Mit einem Winkeladvokaten-Trick könnte man Fahrverbote für Raser verhindern: Der ADAC zeigt in der Debatte um verschärfte Strafen für Raser, dass der Automobilclub in der verkehrstechnischen Steinzeit stecken geblieben ist - findet zumindest unser Autor Robert Wagner.

Mehr als 21 Millionen Mitglieder hat der ADAC - der größte Verkehrsclub Europas. Glaubt man den Ankündigungen vieler Menschen unter einem Tweet des Automobilclubs, könnten es demnächst einige weniger sein. Denn das erwartete positive Feedback blieb aus - stattdessen fielen Begriffe wie "ignorant", "asozial" oder "unfassbar". Auch auf die offenbar negative Wirkung von Abgasen auf die Denkfähigkeit wurde von einigen Nutzern hingewiesen. 

Aber um was geht es eigentlich? Am Mittwoch, dem 1. Juli, verkündet der ADAC, dass die neuen, schärferen Fahrverbotsregeln nichtig sein könnten. Das hätten zumindest die Rechtsexperten des ADAC herausgefunden. Hintergrund sei ein Formfehler: "Nach der Rechtsauffassung des ADAC führt das unvollständige Zitieren der Ermächtigungsgrundlage dazu, dass zumindest die neuen Fahrverbote nicht wirksam" sind, schreibt der ADAC auf seiner Internetseite. 

Gemeingefährlichere Positionen des ADAC

Damit machte sich der ADAC jedoch nicht nur Freunde. "Die Kündigung meiner Mitgliedschaft geht heute noch raus. Wer sich so Ignorant verhält und zu Rechtsbrüchen aufruft, der bekommt keinen Cent mehr von mir", schreibt ein Nutzer unter dem Tweet des ADAC . Und ein anderer: "Alles klar, Kündigung nach über 20 Jahren kommt dann. Irgendwann ist das Maß dann auch voll, ihr Steinzeitmenschen."

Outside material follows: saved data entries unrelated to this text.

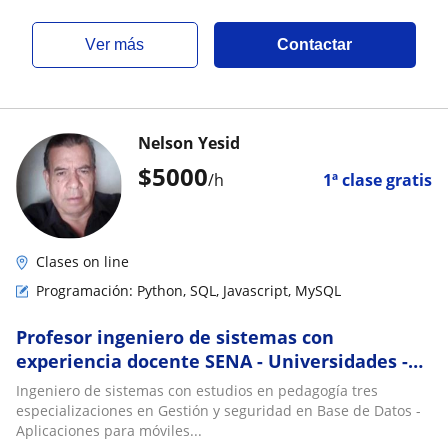
ver más
Contactar
Nelson Yesid
$
5000
/h
1ª clase gratis
Clases on line
Programación: Python, SQL, Javascript, MySQL
Profesor ingeniero de sistemas con
experiencia docente SENA - Universidades -
Colegios
Ingeniero de sistemas con estudios en pedagogía tres
especializaciones en Gestión y seguridad en Base de Datos -
Aplicaciones para móviles...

Tatsächlich ist es bei weitem nicht der erste Aufreger um die Positionen des ADAC. Unter dem Slogan "Freie Bürger fordern freie Fahrt" ging der ADAC  in den 1970er gegen eine Verschärfung der Tempobeschränkungen vor, mit der die Bundesregierung damals auf die etwa 19.000 Verkehrstoten pro Jahr reagieren wollte. Knapp 50 Jahre später hat sich an dieser Position des ADAC anscheinend nichts geändert. Zwar unterstütze man das Ziel, Fußgänger und Radfahrer besser zu schützen ("Das begrüßen wir ausdrücklich") - nur eben nicht durch härtere Strafen. Schließlich seien 21 km/h zu viel innerorts nun wirklich nicht mit einem Monat Fahrverbot zu ahnden. 

Nicht nur, dass der ADAC die Erklärung schuldig bleibt, wie man denn ansonsten Fußgänger und Radler besser schützen könnte. Die Aussage ist auch grundsätzlich Blödsinn und über die Maßen gefährlich: Einer Studie zur Folge stieg das Risiko von Fußgängern, bei einer Kollision mit einem Auto zu sterben, von 5,5 % bei 50 km/h auf 35,4 % bei 70 km/h.  Das Risiko ist also rund siebenmal so hoch. Und ein Club, der dieses Verhalten nicht nur duldet, sondern durch windige Rechtstricks auch noch aktiv fördert, sollte als gemeingefährlich eingestuft werden.

Zudem ist das Risiko eines tödlichen Unfalls für Kinder nochmals erhöht. Gerade die Jüngsten werden durch überhöhte Geschwindigkeit in Ortschaften ohne Grund gefährdet. Statt von den "Gelben Engeln" sollte man demnach vielleicht eher von den "Gelben Engelmachern" sprechen - frei nach dem früher gebräuchlichen Begriff für Menschen, die illegale Schwangerschaftsabbrüche durchführten.